Approximately 10 Resting State Networks (RSNs) of the human brain have been discovered over the past decade, changing our understanding of brain function. Using high temporal resolution EPI, a large number of subjects and group Independent Component Analysis, we uncover a previously unreported network in the basal ganglia; reproducible across subjects and runs. Using a novel analysis of component time course features, we demonstrate that this network clusters with other RSNs rather than physiological artifacts. This finding opens the way for research into possible disturbances of network in basal ganglia pathologies such as Parkinson’s disease.

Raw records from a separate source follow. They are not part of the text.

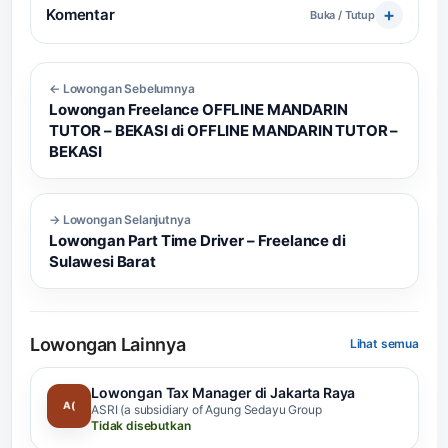
Komentar
Buka / Tutup
← Lowongan Sebelumnya
Lowongan Freelance OFFLINE MANDARIN
TUTOR – BEKASI di OFFLINE MANDARIN TUTOR –
BEKASI
→ Lowongan Selanjutnya
Lowongan Part Time Driver – Freelance di
Sulawesi Barat
Lowongan Lainnya
Lihat semua
Lowongan Tax Manager di Jakarta Raya
A(
ASRI (a subsidiary of Agung Sedayu Group
Tidak disebutkan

16:12 747. Spontaneous Activity in the Visual Cortex Persists During Visual Stimulation: A 7T Study

Marta Bianciardi1, Masaki Fukunaga, Peter van Gelderen, Silvina Horovitz, Jacco de Zwart, Jeff Duyn

1National Institutes of Health, Bethesda, USA

The aim of the present study is to investigate whether spontaneous fluctuations in the visual cortex are modulated by visual stimulation. With regard to spontaneous activity in other cerebral regions, previous works showed that both the default mode and the sensory-motor network continue during a wide range of tasks, being respectively modulated/unperturbed by stimulation. The result of our study is that also during visual stimulation, spontaneous and evoked activity overlap in the visual cortex at a 1.25mm in plane resolution. Nevertheless, we show that spontaneous activity during fixation with/without stimulation is reduced with respect to the eyes closed condition.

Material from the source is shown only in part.